第229話 いかにしてA氏はダンジョン配信を愛するようになったか伝説

 巷では、あの超一流配信者きら星はづきが異世界の侵略者と懇親会!?

 などと騒がれている。

 一大スクープになっているようなのだが、さっぱり分からなかった。


 会社員であるA氏は、世の中の動きについていけない。

 彼が三十五歳の時にダンジョンが出現した。

 なんだか分からないが、町一つを容易に飲み込んでしまう恐ろしいものだったらしい。


 そして、やっぱりなんだか分からないうちにダンジョンに対抗する迷宮踏破者という職業が出現する。

 要は、ダンジョン化した場所からめぼしいものを持ち帰る盗掘者であろう。


 この頃を、大迷宮時代と呼ぶ……らしい。


 ついでにダンジョンを破壊するらしいのだが、A氏にはそんなもの、まともに仕事をしていないならず者にしか思えなかった。

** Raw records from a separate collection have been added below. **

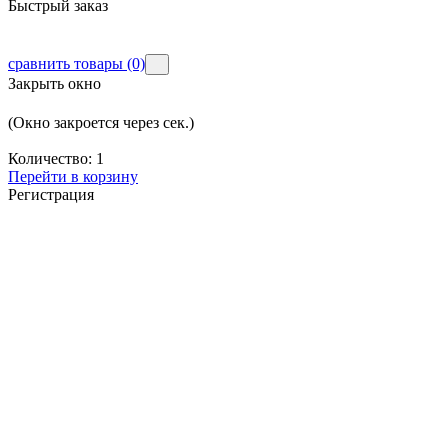
Быстрый заказ
сравнить товары
(0)
Закрыть окно
(Окно закроется через
сек.)
Количество:
1
Перейти в корзину
Регистрация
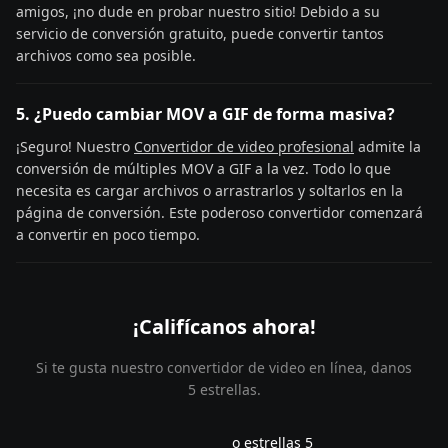
amigos, ¡no dude en probar nuestro sitio! Debido a su
servicio de conversión gratuito, puede convertir tantos
archivos como sea posible.
5. ¿Puedo cambiar MOV a GIF de forma masiva?
¡Seguro! Nuestro
Convertidor de video profesional
admite la
conversión de múltiples MOV a GIF a la vez. Todo lo que
necesita es cargar archivos o arrastrarlos y soltarlos en la
página de conversión. Este poderoso convertidor comenzará
a convertir en poco tiempo.
¡Califícanos ahora!
Si te gusta nuestro convertidor de video en línea, danos
5 estrellas.
o estrellas 5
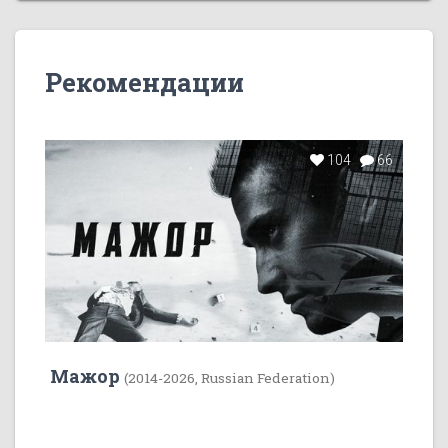
Рекомендации
104
66
Мажор
(2014-2026, Russian Federation)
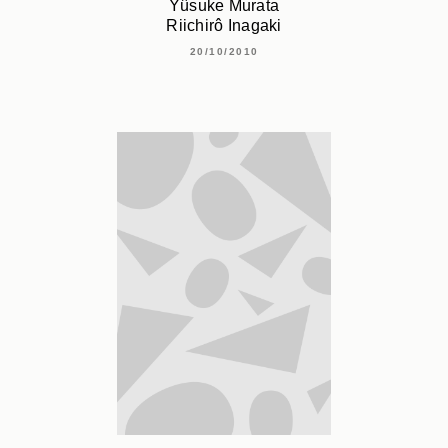
Yûsuke Murata
Riichirô Inagaki
20/10/2010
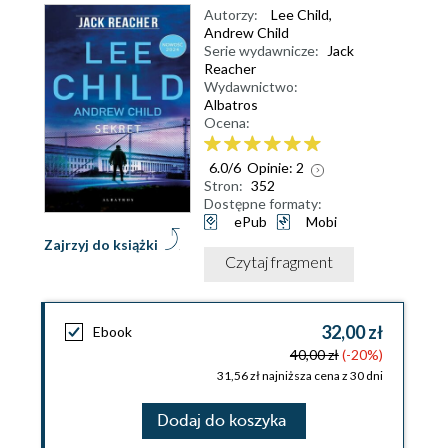
Autorzy:
Lee Child
,
Andrew Child
Serie wydawnicze:
Jack
Reacher
Wydawnictwo:
Albatros
Ocena:
6.0
/
6
Opinie:
2
Stron:
352
Dostępne formaty:
ePub
Mobi
Zajrzyj do książki
Czytaj fragment
32,00 zł
Ebook
40,00 zł
(-20%)
31,56 zł najniższa cena z 30 dni
Dodaj do koszyka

 やがてダンジョンが発展し、小さなものがあちこちに現れるようになる。


 迷宮踏破者のあり方も変化した。

 ダンジョンを踏破する様子そのものを見世物にし、稼ぐ者たちが出現したのである。


 そしてここで、ダンジョン実況を見ている者が多ければ多いほど、凡人でも強い力を発揮できることが分かった。

 大ダンジョン実況時代の到来である。


 この頃にはA氏は結婚しており、娘二人が生まれていた。

 幼い子どもたちは、ダンジョン実況に熱狂する。


「何がそんなにいいんだかな……。だが、タブレットやパソコンを見ててくれるならありがたい。俺は野球を見ていられるからな」


 A氏は野球を愛していた。

 彼のお気に入り球団は、横浜に拠点を置く、横浜デオキシリボ核酸ノーザンスターズである。

 ノーザンスターズは勝ったり負けたりする。

 まあまあ負けることも多い。


 だが、A氏はこの球団を愛していた。

 子どもたちがテレビに向かわず、パソコンを見ていてくれるのはありがたい。

 自分がゆっくりと野球を見られるからだ。


 やがて子どもたちは成長し、上の娘が中学に上がった。

 この頃と前後して、ダンジョン界に新たな動きがある。


 ダンジョン実況者はダンジョン配信者と呼ばれるようになり、彼らはなんと、まるでアニメかマンガのような姿に変身するようになっていたのだ。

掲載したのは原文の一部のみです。